* _Data shown_:
.....

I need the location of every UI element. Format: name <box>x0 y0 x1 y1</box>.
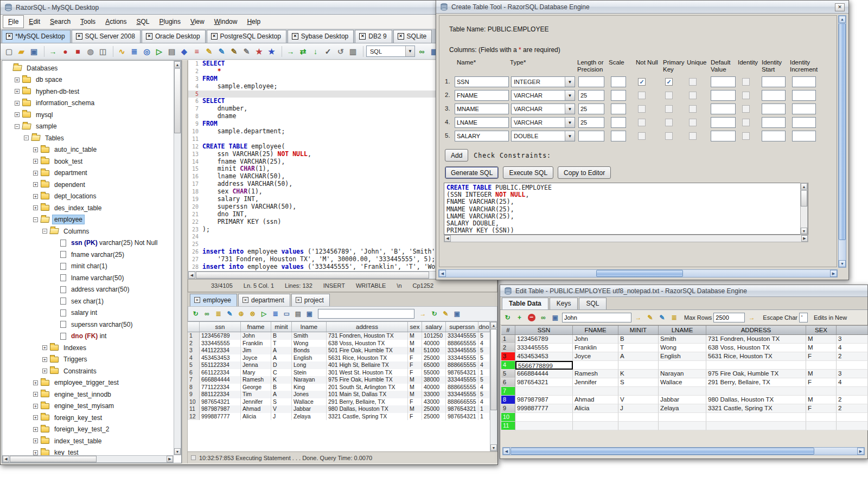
cell[interactable]: 661122334 <box>200 369 241 377</box>
cell[interactable]: S <box>618 378 659 387</box>
cell[interactable] <box>618 413 659 422</box>
generated-sql-box[interactable]: CREATE TABLE PUBLIC.EMPLOYEE(SSN INTEGER… <box>444 183 808 235</box>
expand-icon[interactable]: + <box>33 194 38 199</box>
tree-item-minit-char-1-[interactable]: minit char(1) <box>2 261 174 273</box>
results-column-header-minit[interactable]: minit <box>271 322 292 332</box>
unique-checkbox[interactable] <box>689 119 697 126</box>
cell[interactable]: 401 High St, Bellaire TX <box>327 361 408 369</box>
cell[interactable]: John <box>241 332 271 340</box>
identity-start-input[interactable] <box>762 76 786 87</box>
tree-item-key-test[interactable]: +key_test <box>2 447 174 456</box>
cell[interactable]: 25000 <box>422 354 446 362</box>
menu-search[interactable]: Search <box>45 16 75 28</box>
column-type-select[interactable]: VARCHAR▼ <box>511 117 575 128</box>
tree-item-foreign-key-test-2[interactable]: +foreign_key_test_2 <box>2 424 174 436</box>
edit-pad-icon[interactable]: ✎ <box>441 309 451 319</box>
sort-filter-icon[interactable]: ≣ <box>213 309 224 319</box>
cell[interactable]: Long <box>292 361 327 369</box>
cell[interactable]: Jennifer <box>241 398 271 406</box>
primary-key-checkbox[interactable] <box>665 132 673 140</box>
tree-item-triggers[interactable]: +Triggers <box>2 354 174 366</box>
close-tab-icon[interactable]: ✕ <box>76 33 82 40</box>
cell[interactable]: 666884444 <box>200 376 241 384</box>
cell[interactable]: 333445555 <box>515 344 573 352</box>
cell[interactable]: M <box>806 370 837 378</box>
close-tab-icon[interactable]: ✕ <box>194 297 200 303</box>
tab-keys[interactable]: Keys <box>550 298 578 309</box>
go-icon[interactable]: → <box>418 309 428 319</box>
results-column-header-lname[interactable]: lname <box>292 322 327 332</box>
cell[interactable]: King <box>292 384 327 391</box>
cell[interactable]: 38000 <box>422 376 446 384</box>
identity-checkbox[interactable] <box>742 119 750 126</box>
cell[interactable]: 987654321 <box>446 405 478 413</box>
identity-checkbox[interactable] <box>742 78 750 86</box>
edit-column-header-overflow[interactable] <box>837 326 868 334</box>
scale-input[interactable] <box>611 76 626 87</box>
save-disk-icon[interactable]: ▣ <box>452 309 462 319</box>
cell[interactable]: 333445555 <box>446 376 478 384</box>
cell[interactable]: M <box>408 376 422 384</box>
not-null-checkbox[interactable] <box>638 132 646 140</box>
expand-icon[interactable]: + <box>33 159 38 164</box>
table-row[interactable]: 2333445555FranklinTWong638 Voss, Houston… <box>188 340 490 347</box>
cell[interactable]: A <box>271 354 292 362</box>
connection-tab-oracle-desktop[interactable]: ✕Oracle Desktop <box>142 30 206 43</box>
not-null-checkbox[interactable] <box>638 105 646 113</box>
check-icon[interactable]: ✓ <box>322 46 334 57</box>
results-vscroll-thumb[interactable] <box>490 329 497 410</box>
cell[interactable] <box>659 422 706 430</box>
expand-icon[interactable]: + <box>15 89 20 94</box>
cell[interactable]: 291 Berry, Bellaire, TX <box>327 398 408 406</box>
unique-checkbox[interactable] <box>689 105 697 113</box>
tree-item-tables[interactable]: −Tables <box>2 132 174 144</box>
expand-icon[interactable]: + <box>33 182 38 187</box>
cell[interactable]: 5 <box>478 354 490 362</box>
scroll-left-icon[interactable]: ◀ <box>503 448 510 455</box>
cell[interactable]: 888665555 <box>446 340 478 347</box>
tree-item-constraints[interactable]: +Constraints <box>2 365 174 377</box>
scroll-left-icon[interactable]: ◀ <box>3 456 9 462</box>
red-list-icon[interactable]: ≡ <box>191 46 202 57</box>
tree-item-engine-test-myisam[interactable]: +engine_test_myisam <box>2 401 174 412</box>
tree-item-lname-varchar-50-[interactable]: lname varchar(50) <box>2 272 174 284</box>
cell[interactable] <box>706 387 806 396</box>
table-row[interactable]: 2333445555FranklinTWong638 Voss, Houston… <box>501 344 868 352</box>
chevron-down-icon[interactable]: ▼ <box>565 131 575 141</box>
table-row[interactable]: 9999887777AliciaJZelaya3321 Castle, Spri… <box>501 404 868 413</box>
tab-table-data[interactable]: Table Data <box>502 298 548 309</box>
new-file-icon[interactable]: ▢ <box>3 46 15 57</box>
tree-item-salary-int[interactable]: salary int <box>2 307 174 319</box>
collapse-icon[interactable]: − <box>24 135 29 140</box>
scroll-up-icon[interactable]: ▲ <box>801 183 807 190</box>
cell[interactable] <box>618 361 659 370</box>
table-row[interactable]: 3441122334JimABonds501 Fire Oak, Humble … <box>188 347 490 354</box>
table-row[interactable]: 1123456789JohnBSmith731 Fondren, Houston… <box>501 335 868 344</box>
expand-icon[interactable]: + <box>42 369 47 373</box>
cell[interactable]: M <box>408 340 422 347</box>
cell[interactable]: Alicia <box>573 404 618 413</box>
favorites-icon[interactable]: ★ <box>266 46 277 57</box>
table-row[interactable]: 8987987987AhmadVJabbar980 Dallas, Housto… <box>501 396 868 404</box>
cell[interactable]: 888665555 <box>446 384 478 391</box>
cell[interactable]: Zelaya <box>292 413 327 421</box>
cell[interactable] <box>573 361 618 370</box>
connection-tab-sybase-desktop[interactable]: ✕Sybase Desktop <box>288 30 354 43</box>
cell[interactable] <box>837 413 868 422</box>
cell[interactable]: 5 <box>478 347 490 354</box>
tree-item-db-space[interactable]: +db space <box>2 74 174 86</box>
cell[interactable]: K <box>618 370 659 378</box>
identity-start-input[interactable] <box>762 104 786 114</box>
edit-column-header-lname[interactable]: LNAME <box>659 326 706 334</box>
table-star-icon[interactable]: ★ <box>253 46 265 57</box>
tree-item-engine-test-innodb[interactable]: +engine_test_innodb <box>2 389 174 401</box>
close-tab-icon[interactable]: ✕ <box>6 33 12 40</box>
cell[interactable]: 453453453 <box>200 354 241 362</box>
editor-hscroll-thumb[interactable] <box>196 272 429 279</box>
scroll-left-icon[interactable]: ◀ <box>188 272 195 279</box>
cell[interactable]: 333445555 <box>200 340 241 347</box>
tree-item-address-varchar-50-[interactable]: address varchar(50) <box>2 284 174 296</box>
cell[interactable]: 551122334 <box>200 361 241 369</box>
results-column-header-fname[interactable]: fname <box>241 322 271 332</box>
cell[interactable]: 3321 Castle, Spring TX <box>327 413 408 421</box>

.....

* _Task statement_: Repeat the records above word for word. Pictures stay out of the copy.

* _Response area_:
I need the location of every UI element. Format: name <box>x0 y0 x1 y1</box>.
cell[interactable]: 661122334 <box>200 369 241 377</box>
cell[interactable]: S <box>618 378 659 387</box>
cell[interactable] <box>618 413 659 422</box>
generated-sql-box[interactable]: CREATE TABLE PUBLIC.EMPLOYEE(SSN INTEGER… <box>444 183 808 235</box>
expand-icon[interactable]: + <box>33 194 38 199</box>
tree-item-minit-char-1-[interactable]: minit char(1) <box>2 261 174 273</box>
results-column-header-minit[interactable]: minit <box>271 322 292 332</box>
unique-checkbox[interactable] <box>689 119 697 126</box>
cell[interactable]: 401 High St, Bellaire TX <box>327 361 408 369</box>
cell[interactable]: John <box>241 332 271 340</box>
identity-start-input[interactable] <box>762 76 786 87</box>
tree-item-key-test[interactable]: +key_test <box>2 447 174 456</box>
cell[interactable]: 25000 <box>422 354 446 362</box>
menu-search[interactable]: Search <box>45 16 75 28</box>
column-type-select[interactable]: VARCHAR▼ <box>511 117 575 128</box>
tree-item-foreign-key-test-2[interactable]: +foreign_key_test_2 <box>2 424 174 436</box>
edit-pad-icon[interactable]: ✎ <box>441 309 451 319</box>
sort-filter-icon[interactable]: ≣ <box>213 309 224 319</box>
cell[interactable]: Long <box>292 361 327 369</box>
cell[interactable]: Jennifer <box>241 398 271 406</box>
primary-key-checkbox[interactable] <box>665 132 673 140</box>
tree-item-triggers[interactable]: +Triggers <box>2 354 174 366</box>
close-tab-icon[interactable]: ✕ <box>76 33 82 40</box>
cell[interactable]: 666884444 <box>200 376 241 384</box>
cell[interactable]: 333445555 <box>515 344 573 352</box>
cell[interactable]: M <box>806 370 837 378</box>
close-tab-icon[interactable]: ✕ <box>194 297 200 303</box>
tab-keys[interactable]: Keys <box>550 298 578 309</box>
go-icon[interactable]: → <box>418 309 428 319</box>
results-column-header-lname[interactable]: lname <box>292 322 327 332</box>
cell[interactable]: King <box>292 384 327 391</box>
cell[interactable]: 38000 <box>422 376 446 384</box>
identity-checkbox[interactable] <box>742 119 750 126</box>
cell[interactable]: 987654321 <box>446 405 478 413</box>
identity-checkbox[interactable] <box>742 78 750 86</box>
edit-column-header-overflow[interactable] <box>837 326 868 334</box>
scale-input[interactable] <box>611 76 626 87</box>
save-disk-icon[interactable]: ▣ <box>452 309 462 319</box>
cell[interactable]: 333445555 <box>446 376 478 384</box>
cell[interactable]: M <box>408 376 422 384</box>
not-null-checkbox[interactable] <box>638 132 646 140</box>
expand-icon[interactable]: + <box>33 159 38 164</box>
table-row[interactable]: 2333445555FranklinTWong638 Voss, Houston… <box>188 340 490 347</box>
cell[interactable]: A <box>271 354 292 362</box>
connection-tab-oracle-desktop[interactable]: ✕Oracle Desktop <box>142 30 206 43</box>
not-null-checkbox[interactable] <box>638 105 646 113</box>
check-icon[interactable]: ✓ <box>322 46 334 57</box>
results-vscroll-thumb[interactable] <box>490 329 497 410</box>
cell[interactable] <box>659 422 706 430</box>
expand-icon[interactable]: + <box>15 89 20 94</box>
cell[interactable]: 291 Berry, Bellaire, TX <box>327 398 408 406</box>
unique-checkbox[interactable] <box>689 105 697 113</box>
tree-item-tables[interactable]: −Tables <box>2 132 174 144</box>
expand-icon[interactable]: + <box>33 182 38 187</box>
cell[interactable]: 5 <box>478 354 490 362</box>
scroll-left-icon[interactable]: ◀ <box>503 448 510 455</box>
cell[interactable]: 888665555 <box>446 340 478 347</box>
tree-item-constraints[interactable]: +Constraints <box>2 365 174 377</box>
scroll-left-icon[interactable]: ◀ <box>3 456 9 462</box>
red-list-icon[interactable]: ≡ <box>191 46 202 57</box>
tree-item-engine-test-myisam[interactable]: +engine_test_myisam <box>2 401 174 412</box>
tree-item-lname-varchar-50-[interactable]: lname varchar(50) <box>2 272 174 284</box>
cell[interactable] <box>706 387 806 396</box>
table-row[interactable]: 2333445555FranklinTWong638 Voss, Houston… <box>501 344 868 352</box>
chevron-down-icon[interactable]: ▼ <box>565 131 575 141</box>
table-row[interactable]: 9999887777AliciaJZelaya3321 Castle, Spri… <box>501 404 868 413</box>
tab-table-data[interactable]: Table Data <box>502 298 548 309</box>
new-file-icon[interactable]: ▢ <box>3 46 15 57</box>
tree-item-salary-int[interactable]: salary int <box>2 307 174 319</box>
collapse-icon[interactable]: − <box>24 135 29 140</box>
scroll-up-icon[interactable]: ▲ <box>801 183 807 190</box>
cell[interactable] <box>618 361 659 370</box>
table-row[interactable]: 3441122334JimABonds501 Fire Oak, Humble … <box>188 347 490 354</box>
table-row[interactable]: 1123456789JohnBSmith731 Fondren, Houston… <box>501 335 868 344</box>
expand-icon[interactable]: + <box>42 369 47 373</box>
cell[interactable]: M <box>408 340 422 347</box>
cell[interactable]: Alicia <box>573 404 618 413</box>
favorites-icon[interactable]: ★ <box>266 46 277 57</box>
table-row[interactable]: 8987987987AhmadVJabbar980 Dallas, Housto… <box>501 396 868 404</box>
cell[interactable]: 888665555 <box>446 384 478 391</box>
cell[interactable]: Zelaya <box>292 413 327 421</box>
cell[interactable] <box>573 361 618 370</box>
connection-tab-sybase-desktop[interactable]: ✕Sybase Desktop <box>288 30 354 43</box>
cell[interactable] <box>837 413 868 422</box>
cell[interactable]: 5 <box>478 347 490 354</box>
tree-item-db-space[interactable]: +db space <box>2 74 174 86</box>
cell[interactable]: K <box>618 370 659 378</box>
identity-start-input[interactable] <box>762 104 786 114</box>
edit-column-header-lname[interactable]: LNAME <box>659 326 706 334</box>
table-star-icon[interactable]: ★ <box>253 46 265 57</box>
tree-item-engine-test-innodb[interactable]: +engine_test_innodb <box>2 389 174 401</box>
close-tab-icon[interactable]: ✕ <box>6 33 12 40</box>
cell[interactable]: 453453453 <box>200 354 241 362</box>
editor-hscroll-thumb[interactable] <box>196 272 429 279</box>
scroll-left-icon[interactable]: ◀ <box>188 272 195 279</box>
cell[interactable]: 333445555 <box>200 340 241 347</box>
tree-item-address-varchar-50-[interactable]: address varchar(50) <box>2 284 174 296</box>
cell[interactable]: 551122334 <box>200 361 241 369</box>
results-column-header-fname[interactable]: fname <box>241 322 271 332</box>
cell[interactable]: 3321 Castle, Spring TX <box>327 413 408 421</box>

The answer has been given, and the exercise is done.